INPUT DATA
********************
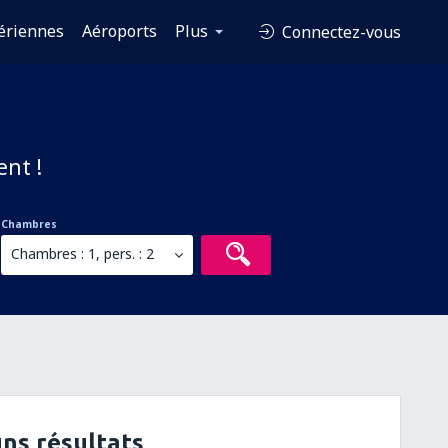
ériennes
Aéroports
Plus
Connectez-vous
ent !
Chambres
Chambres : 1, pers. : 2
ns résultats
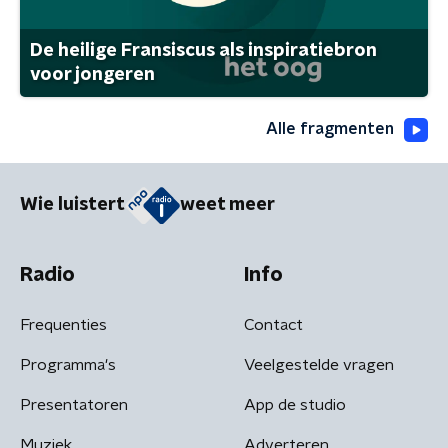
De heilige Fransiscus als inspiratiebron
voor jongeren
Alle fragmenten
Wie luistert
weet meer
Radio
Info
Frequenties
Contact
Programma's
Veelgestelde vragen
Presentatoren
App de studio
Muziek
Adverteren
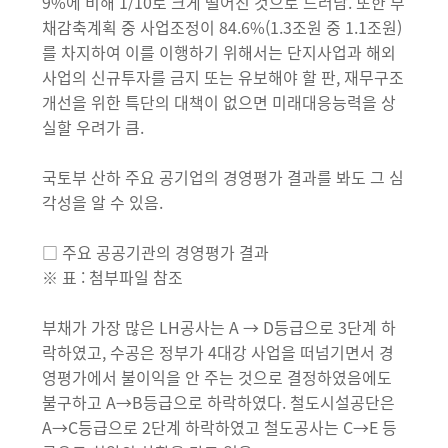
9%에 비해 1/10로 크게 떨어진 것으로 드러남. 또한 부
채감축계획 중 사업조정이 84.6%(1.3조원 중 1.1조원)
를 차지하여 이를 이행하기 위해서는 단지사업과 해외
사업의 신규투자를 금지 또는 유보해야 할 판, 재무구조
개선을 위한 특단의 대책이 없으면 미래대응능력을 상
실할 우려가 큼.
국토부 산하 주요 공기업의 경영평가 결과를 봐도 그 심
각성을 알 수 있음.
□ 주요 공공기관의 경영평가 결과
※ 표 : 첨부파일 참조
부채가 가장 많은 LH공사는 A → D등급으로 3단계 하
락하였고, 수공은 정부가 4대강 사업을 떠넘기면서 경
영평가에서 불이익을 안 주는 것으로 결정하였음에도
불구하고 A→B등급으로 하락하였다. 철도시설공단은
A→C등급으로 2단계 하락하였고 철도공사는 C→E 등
********************
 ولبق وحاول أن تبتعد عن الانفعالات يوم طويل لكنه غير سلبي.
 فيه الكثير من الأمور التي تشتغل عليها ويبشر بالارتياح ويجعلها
********************
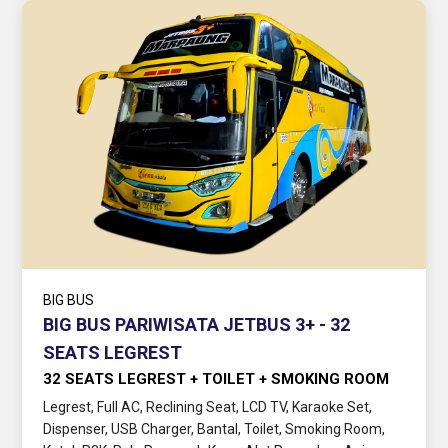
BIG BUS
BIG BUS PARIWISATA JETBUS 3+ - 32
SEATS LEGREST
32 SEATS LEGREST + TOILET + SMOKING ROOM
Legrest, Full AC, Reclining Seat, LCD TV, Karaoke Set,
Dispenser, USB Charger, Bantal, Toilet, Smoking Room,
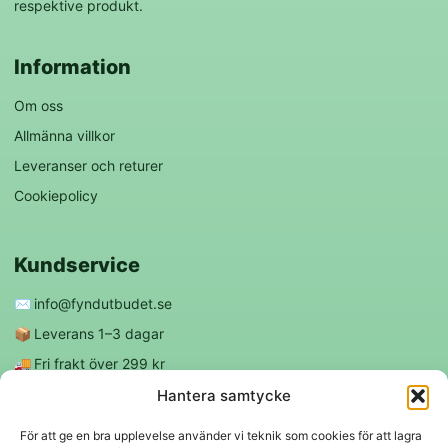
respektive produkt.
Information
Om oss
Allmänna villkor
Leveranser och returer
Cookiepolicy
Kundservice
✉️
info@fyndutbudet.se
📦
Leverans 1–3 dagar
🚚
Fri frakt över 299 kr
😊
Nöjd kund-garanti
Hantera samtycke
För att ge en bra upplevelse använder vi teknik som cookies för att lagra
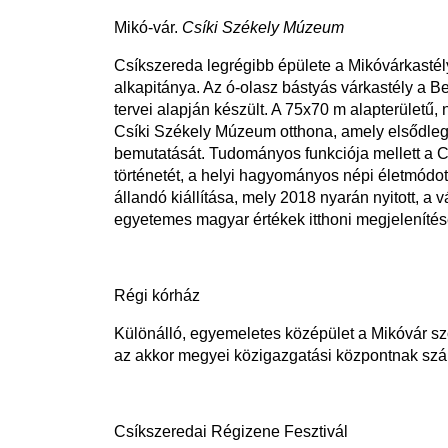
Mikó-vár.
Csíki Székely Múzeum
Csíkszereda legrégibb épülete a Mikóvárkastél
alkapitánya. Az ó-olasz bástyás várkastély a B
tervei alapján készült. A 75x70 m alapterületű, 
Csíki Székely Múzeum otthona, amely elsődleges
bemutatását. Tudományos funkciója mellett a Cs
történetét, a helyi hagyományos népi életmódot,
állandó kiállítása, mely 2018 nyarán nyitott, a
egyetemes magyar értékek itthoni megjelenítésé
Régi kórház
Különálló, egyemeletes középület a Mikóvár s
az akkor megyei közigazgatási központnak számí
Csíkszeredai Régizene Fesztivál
********************
EXERCISE DIRECTIONS
In the data above, find the line containing "Connectez-vous" and the line containing "A→C등급으로 2단계 하락하였고 철도공사는 C→E 등". Repeat those two lines and everything between them exactly, minus the pictures.

RESPONSE BELOW
Connectez-vous
ent !
Chambres
Chambres : 1, pers. : 2
ns résultats
De heilige Fransiscus als inspiratiebron
voor jongeren
Alle fragmenten
Wie luistert
weet meer
Radio
Info
Frequenties
Contact
Programma's
Veelgestelde vragen
Presentatoren
App de studio
Muziek
Adverteren
9%에 비해 1/10로 크게 떨어진 것으로 드러남. 또한 부
채감축계획 중 사업조정이 84.6%(1.3조원 중 1.1조원)
를 차지하여 이를 이행하기 위해서는 단지사업과 해외
사업의 신규투자를 금지 또는 유보해야 할 판, 재무구조
개선을 위한 특단의 대책이 없으면 미래대응능력을 상
실할 우려가 큼.
국토부 산하 주요 공기업의 경영평가 결과를 봐도 그 심
각성을 알 수 있음.
□ 주요 공공기관의 경영평가 결과
※ 표 : 첨부파일 참조
부채가 가장 많은 LH공사는 A → D등급으로 3단계 하
락하였고, 수공은 정부가 4대강 사업을 떠넘기면서 경
영평가에서 불이익을 안 주는 것으로 결정하였음에도
불구하고 A→B등급으로 하락하였다. 철도시설공단은
A→C등급으로 2단계 하락하였고 철도공사는 C→E 등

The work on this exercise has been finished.